As if complaining about who is and isn't a good role model isn't enough idiocy, now they're complaining about who has a Barbie designed after them. First it was Nicki Minaj. Now it's the Kardashians. They're saying, "I don't want my child to have a Kim Kardashian Barbie doll because Kim Kardashian is famous for making a sex tape and being a ho. She's no one for my child to look up to." Stop it. First of all, why is anyone's child "looking up" to a piece of plastic? I was fortunate (spoiled) enough to have every single Barbie doll Mattel made, every car, and every accessory except the Barbie Dream House (and I'm okay with not having a $200 toy; my Barbie had a town house with a porch swing). I never wanted to be Barbie, never wanted to look like Barbie, never wanted to have what Barbie had. Do you know why? Because with all the things that Barbie did, Barbie never had a job. Well, if you count Barbie and the Rockers she did, but in my mind I was a better singer than them and was going to be more successful. Also, Barbie's man was a chump. I wasn't even allowed to have a Ken Doll because he wasn't anatomically correct. (Don't ask. My uncles and my father were some disturbed people). On top of that, any time a Barbie came out that was crafted after a celebrity it was a collector's item. You couldn't tuck it. It sat in its original packaging, on a shelf until someone created something fantastic like eBay where you could sell all of your unopened toys and make 9 millions of trillions of dollars. As a child who loved to play with toys I had no interest in a doll you couldn't play with. If I could keep the shoes for more than three minutes, then that was a waste of my life and time. 

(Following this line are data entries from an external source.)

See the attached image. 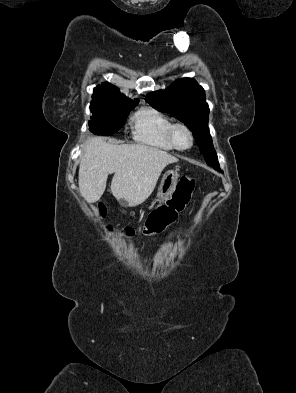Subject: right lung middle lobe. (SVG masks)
I'll return each instance as SVG.
<instances>
[{
  "label": "right lung middle lobe",
  "instance_id": "1",
  "mask_svg": "<svg viewBox=\"0 0 296 393\" xmlns=\"http://www.w3.org/2000/svg\"><path fill=\"white\" fill-rule=\"evenodd\" d=\"M139 101H106L91 103L92 118L89 130L96 135H110L117 132L125 123L130 111Z\"/></svg>",
  "mask_w": 296,
  "mask_h": 393
}]
</instances>
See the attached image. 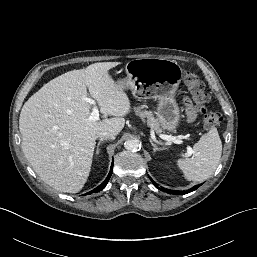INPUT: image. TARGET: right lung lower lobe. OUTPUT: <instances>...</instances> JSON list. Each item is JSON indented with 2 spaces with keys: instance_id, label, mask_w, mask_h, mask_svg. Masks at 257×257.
I'll use <instances>...</instances> for the list:
<instances>
[{
  "instance_id": "1",
  "label": "right lung lower lobe",
  "mask_w": 257,
  "mask_h": 257,
  "mask_svg": "<svg viewBox=\"0 0 257 257\" xmlns=\"http://www.w3.org/2000/svg\"><path fill=\"white\" fill-rule=\"evenodd\" d=\"M112 169H113V164L111 166L110 172H109L107 178L105 179V181L102 184H100L98 187H96L95 189H93L92 191H90L84 195H88V194L95 193V192L97 193V192H100L102 189H104V187L106 186V184L108 183V181L110 179V176L112 174Z\"/></svg>"
}]
</instances>
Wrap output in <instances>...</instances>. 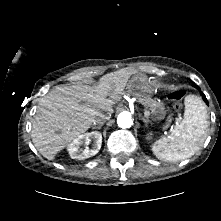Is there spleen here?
Returning a JSON list of instances; mask_svg holds the SVG:
<instances>
[{
    "instance_id": "1",
    "label": "spleen",
    "mask_w": 221,
    "mask_h": 221,
    "mask_svg": "<svg viewBox=\"0 0 221 221\" xmlns=\"http://www.w3.org/2000/svg\"><path fill=\"white\" fill-rule=\"evenodd\" d=\"M208 115L203 101L195 96L185 97V112L167 137L152 145L153 154L162 161L177 162L190 158L203 145L208 129Z\"/></svg>"
}]
</instances>
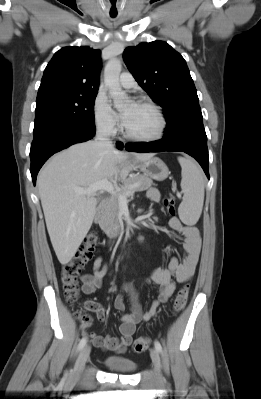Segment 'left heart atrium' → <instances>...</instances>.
<instances>
[{"label":"left heart atrium","mask_w":261,"mask_h":399,"mask_svg":"<svg viewBox=\"0 0 261 399\" xmlns=\"http://www.w3.org/2000/svg\"><path fill=\"white\" fill-rule=\"evenodd\" d=\"M132 105H133V106H135V105H136V103H133ZM122 119H123V121L125 122V121H126V119H127V115H126V114H123V115H122Z\"/></svg>","instance_id":"1"}]
</instances>
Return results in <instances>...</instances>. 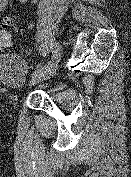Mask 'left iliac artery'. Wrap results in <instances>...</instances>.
Here are the masks:
<instances>
[{
	"instance_id": "1",
	"label": "left iliac artery",
	"mask_w": 131,
	"mask_h": 177,
	"mask_svg": "<svg viewBox=\"0 0 131 177\" xmlns=\"http://www.w3.org/2000/svg\"><path fill=\"white\" fill-rule=\"evenodd\" d=\"M53 63H54V60H53V59H48V60L45 62V65H44V66L39 67L38 69H36V70L33 72L32 76L37 75V74H39V73L45 71V70L47 69V66H52Z\"/></svg>"
}]
</instances>
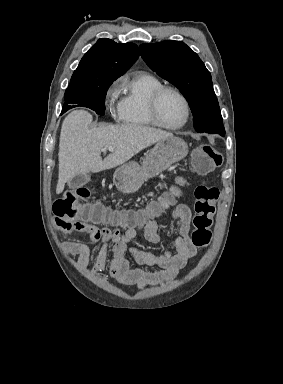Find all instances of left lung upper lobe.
Listing matches in <instances>:
<instances>
[{
	"label": "left lung upper lobe",
	"instance_id": "1",
	"mask_svg": "<svg viewBox=\"0 0 283 384\" xmlns=\"http://www.w3.org/2000/svg\"><path fill=\"white\" fill-rule=\"evenodd\" d=\"M139 50L146 64L187 99L197 132L225 134L211 74L194 51L181 41L170 40L144 43Z\"/></svg>",
	"mask_w": 283,
	"mask_h": 384
}]
</instances>
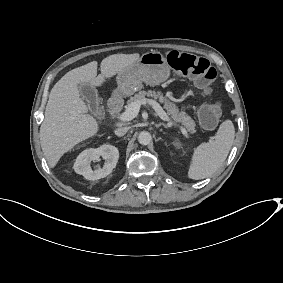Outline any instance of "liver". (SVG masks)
Wrapping results in <instances>:
<instances>
[{
	"instance_id": "1",
	"label": "liver",
	"mask_w": 283,
	"mask_h": 283,
	"mask_svg": "<svg viewBox=\"0 0 283 283\" xmlns=\"http://www.w3.org/2000/svg\"><path fill=\"white\" fill-rule=\"evenodd\" d=\"M140 59L139 53L113 54L101 62L91 61L67 72L52 88L40 128V145L50 166L54 169L64 154L79 143L94 137L100 130L98 121L86 115L88 107L80 95V85L101 88L125 68Z\"/></svg>"
}]
</instances>
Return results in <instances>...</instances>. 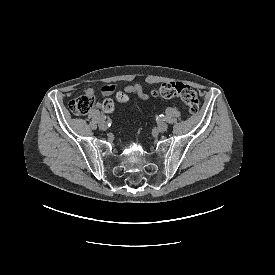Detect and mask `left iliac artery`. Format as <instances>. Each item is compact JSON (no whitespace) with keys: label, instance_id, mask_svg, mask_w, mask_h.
<instances>
[{"label":"left iliac artery","instance_id":"1","mask_svg":"<svg viewBox=\"0 0 275 275\" xmlns=\"http://www.w3.org/2000/svg\"><path fill=\"white\" fill-rule=\"evenodd\" d=\"M159 116H160L161 120H163V121L165 120V116L164 115H159Z\"/></svg>","mask_w":275,"mask_h":275}]
</instances>
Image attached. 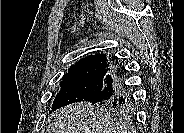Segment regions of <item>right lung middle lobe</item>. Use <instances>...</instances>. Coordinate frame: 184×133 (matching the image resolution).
I'll use <instances>...</instances> for the list:
<instances>
[{
	"label": "right lung middle lobe",
	"instance_id": "right-lung-middle-lobe-1",
	"mask_svg": "<svg viewBox=\"0 0 184 133\" xmlns=\"http://www.w3.org/2000/svg\"><path fill=\"white\" fill-rule=\"evenodd\" d=\"M104 75L96 74L88 77L68 78L60 82V91L52 105L56 110L71 103L91 102L104 88ZM97 104V103H96ZM96 108L113 116H124L131 112V103L116 105L111 103L97 104Z\"/></svg>",
	"mask_w": 184,
	"mask_h": 133
}]
</instances>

So why are we so hung up on other people being role models? Why are we relying on reality TV and music to set better examples? I was raised to filter the difference between entertainment and something to pay attention to. If the person was in church, school, or the workplace then it was a safe bet I could follow that person's lead. Of course the church ripped that theory to shreds around the time I turned twelve, but that's a different blog post for a different day. If the person was on TV, I should probably laugh at them and nothing more. Not even The Cosby Show was to be taken seriously, because my mother was a disciplinarian in the physical sense. As much as I loved A Different World, not even that was to be taken seriously because almost every student in that school had parents who paid for college. After my mother landed her role as a single mother she made it clear that I should start looking for scholarships. It was she who shaped me into the person I am today, not Laura Winslow, not Lisa or Bart Simpson, not Super Mario Brothers, Denise I. Smith. She made it so that I didn't know who Amy Fisher or any other controversial person during my childhood was known to me. Why don't we get back to that  form of parenting and stop worrying about what the people who are famous for nothing are doing?